New Jersey’s two U.S. senators are among five in the upper house of Congress proposing a series of tax credits meant to lure production to the United States for offshore wind components.
Formally called the Offshore Wind American Manufacturing Act, the congressional proposal calls for tax breaks up to 30% of the costs domestic manufacturers shell out for building components like the blades, towers, nacelles, foundations, gearboxes, generators and related equipment for offshore wind.
Businesses could apply for the full tax credits until the end of 2028, and the production tax credits until the end of 2030.
Environmentalists contend that offshore wind has a much smaller carbon footprint than fossil fuels and can stimulate economic activity wherever turbines are built. Critics however worry about the costs of construction and maintenance for offshore wind facilities–and whether those would be passed off to ratepayers.
Nonetheless, the prospect of offshore wind shows considerable promise both in New Jersey and nationwide.
A goal of President Joe Biden is for the nation to develop 30 gigawatts of offshore wind by 2030, while Gov. Phil Murphy’s goal calls for the state to have a 7.5 gigawatt capacity in offshore wind by 2035 and a statewide clean energy goal by 2050.
“As New Jersey has shown, investing in offshore wind projects has multiple benefits for our nation – from creating thousands of new jobs, to helping us in the fight against climate change,” reads a statement from U.S. Sen Cory Booker, a Democrat and one of the bill’s sponsors.
U.S. Sen. Robert Menendez, also a Democrat, is the other senator from the state supporting the measure.
Off (Jersey) shore wind
In 2019, the state approved a bid by Ørsted North America to develop a 1,100-megawatt offshore wind project several miles off the coast of Atlantic City.

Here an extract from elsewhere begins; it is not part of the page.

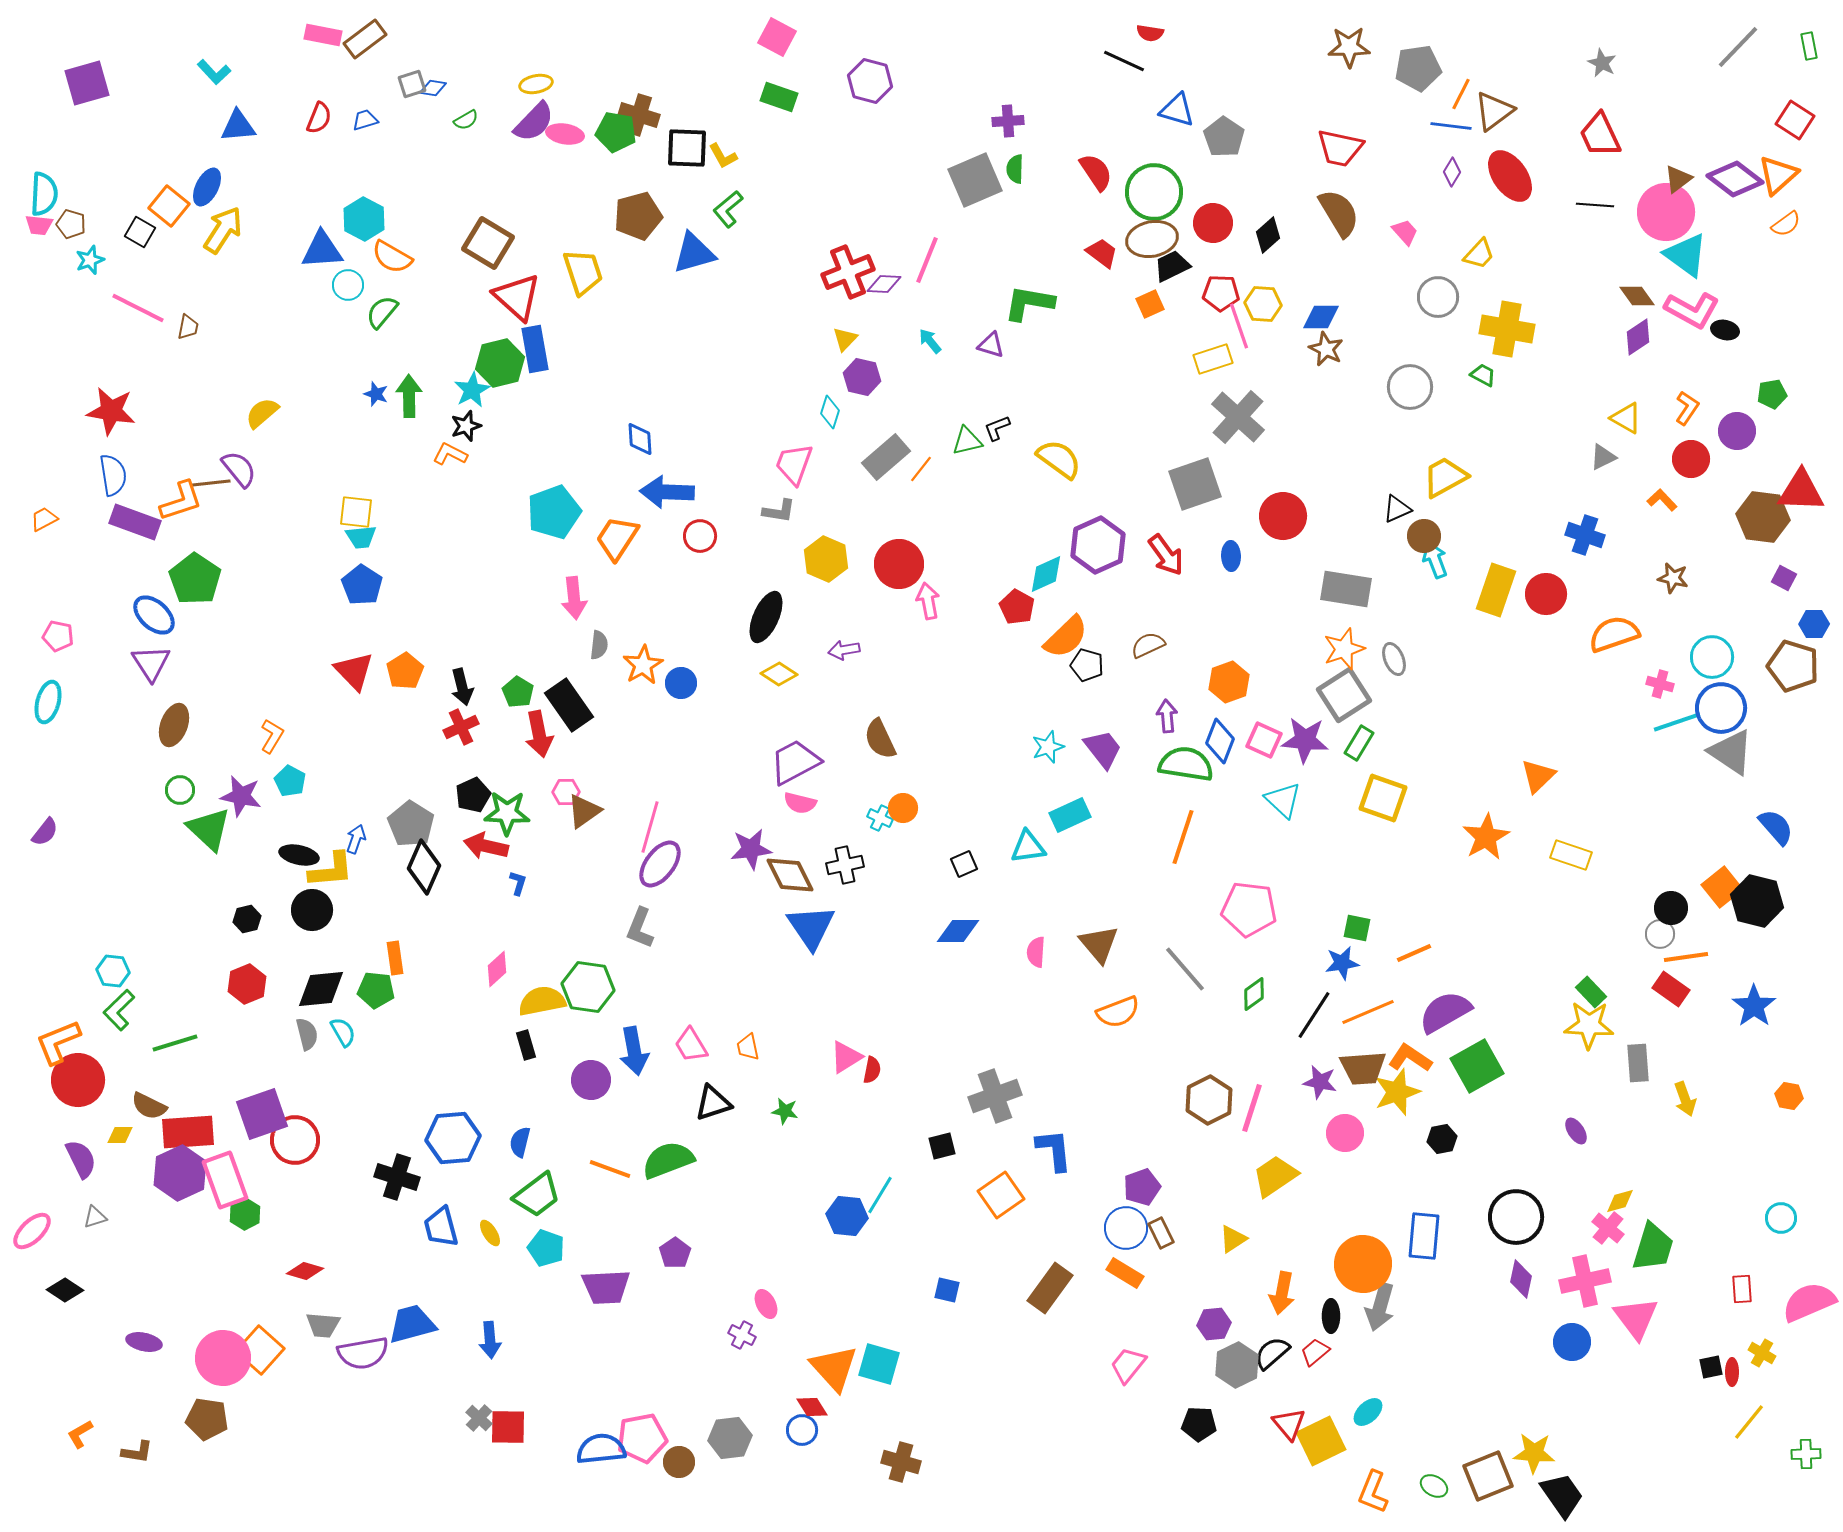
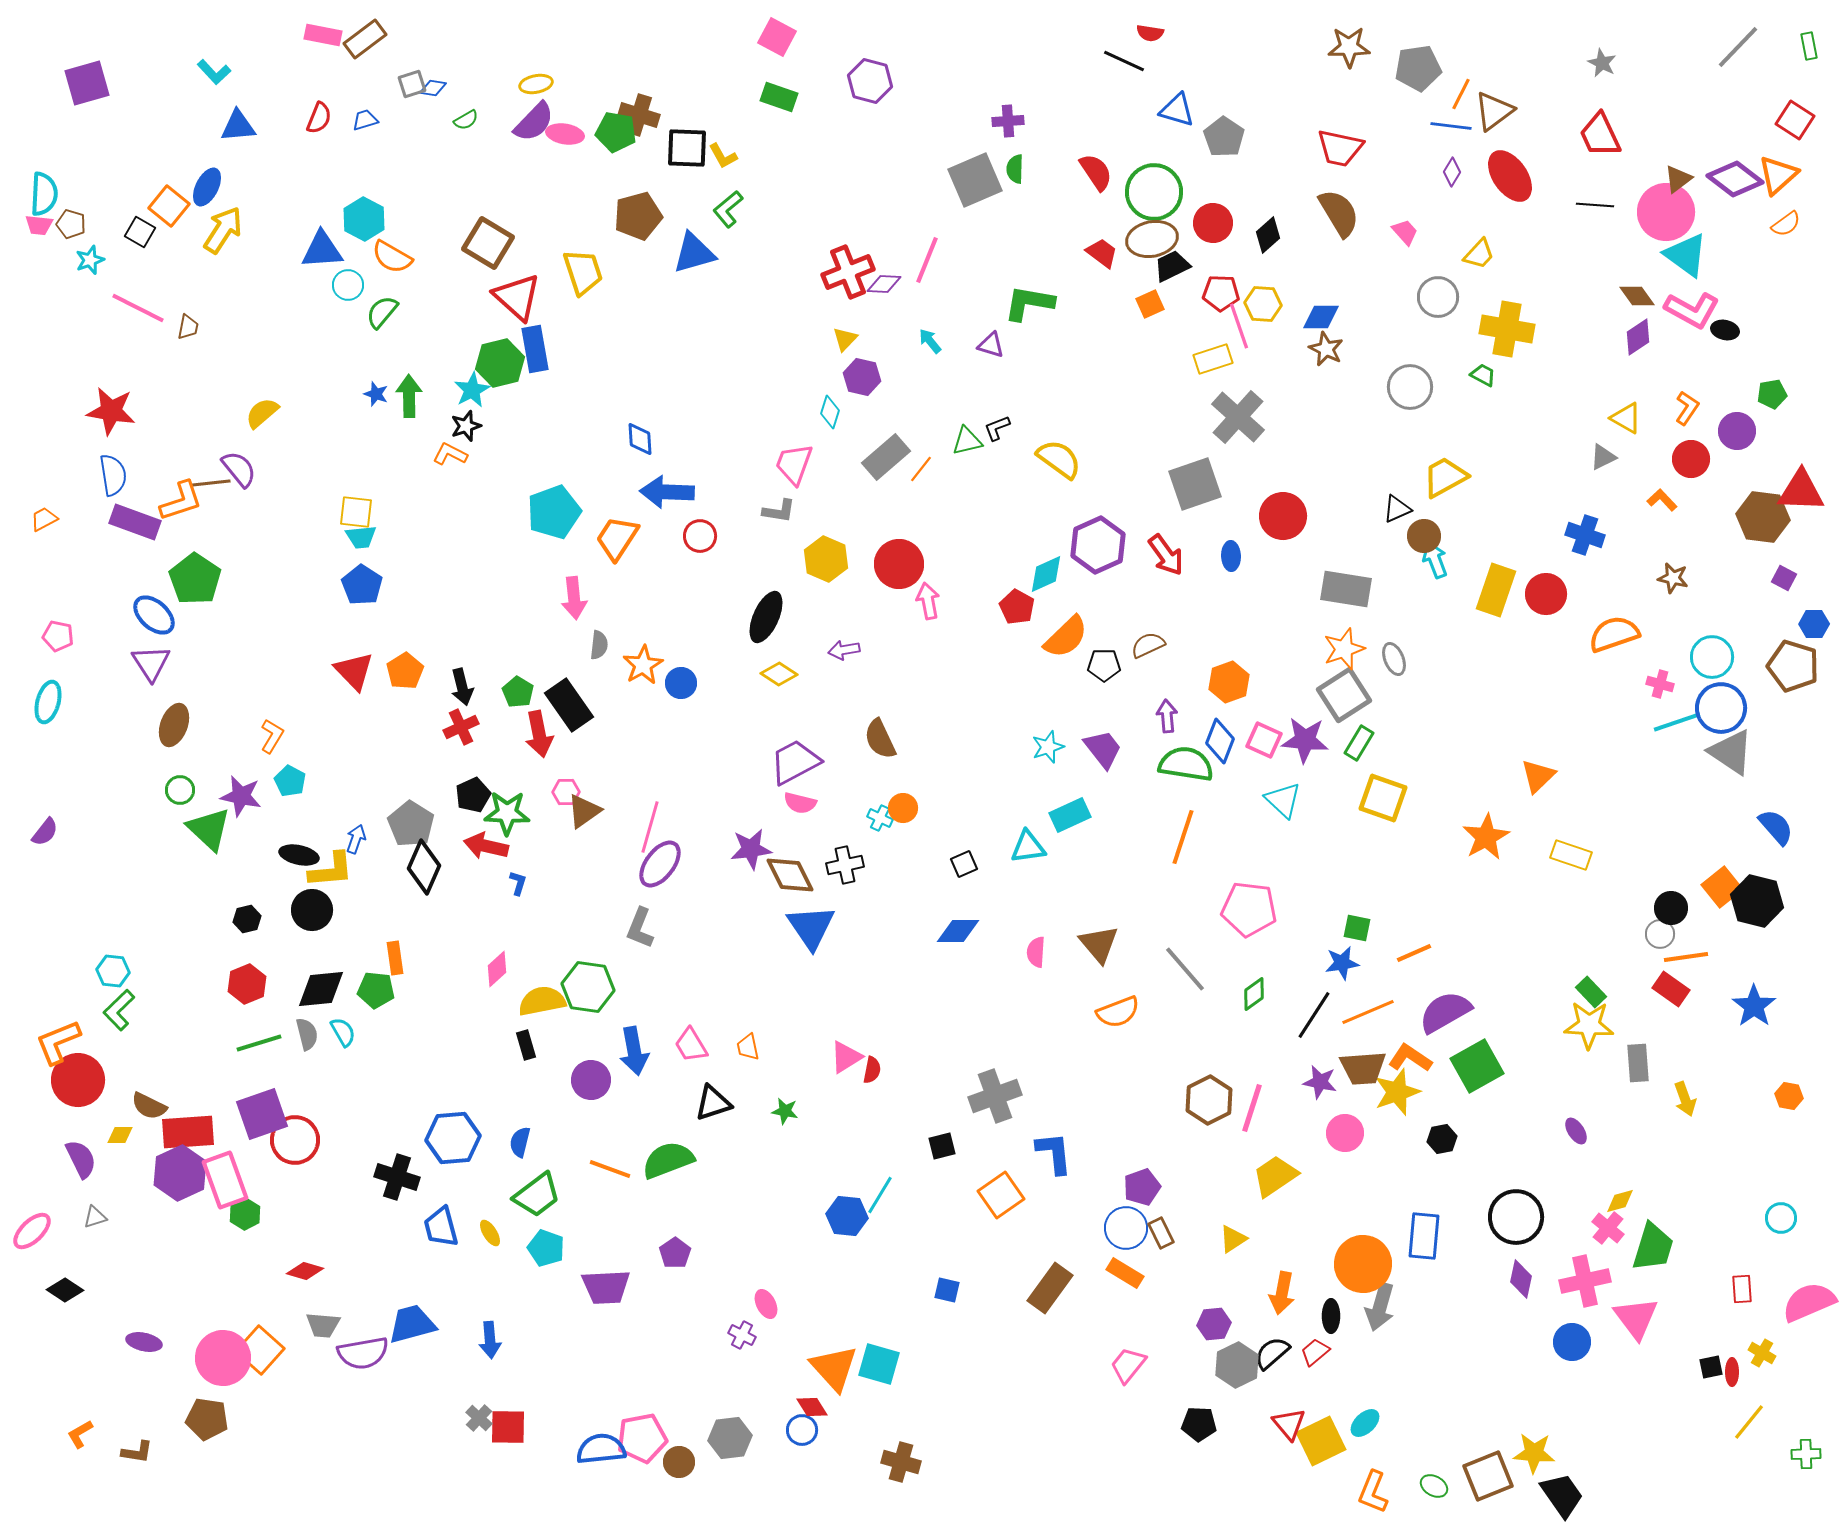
black pentagon at (1087, 665): moved 17 px right; rotated 16 degrees counterclockwise
green line at (175, 1043): moved 84 px right
blue L-shape at (1054, 1150): moved 3 px down
cyan ellipse at (1368, 1412): moved 3 px left, 11 px down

Called Ocean Wind, it’s expected to be completed by early 2025.
Then in June, state regulators approved Ørsted’s application for the 1,148-megawatt “Ocean Wind 2” project and the 1509-megawatt Atlantic Shores Offshore Wind, a joint venture between Shell New Energies US LLC and EDF Renewables, making it the nation’s largest offshore wind farm.
“We recognize the importance of expediting the establishment of a sustainable U.S.-based offshore wind supply chain that will not only enable clean energy production but will also boost the transition to domestic manufacturing and create good-paying jobs across the country,” reads an Aug. 12 statement from Ørsted Offshore North America Chief Executive Officer David Hardy.
The Ocean Wind project is still awaiting final approval from the Biden administration, which in May gave the green light for a 2,500-megawatt project off the coast of Martha’s Vineyard in Massachusetts.
Two ongoing business ventures supported by the Murphy administration could directly benefit from this tax credit, should it be enacted.
There’s the 200-acre “wind port” in Salem County, from which the state would ship out wind turbine components to the rest of the country including Ocean Wind 2; and the $250 million manufacturing facility for the wind turbines, based in Camden County along the Delaware River.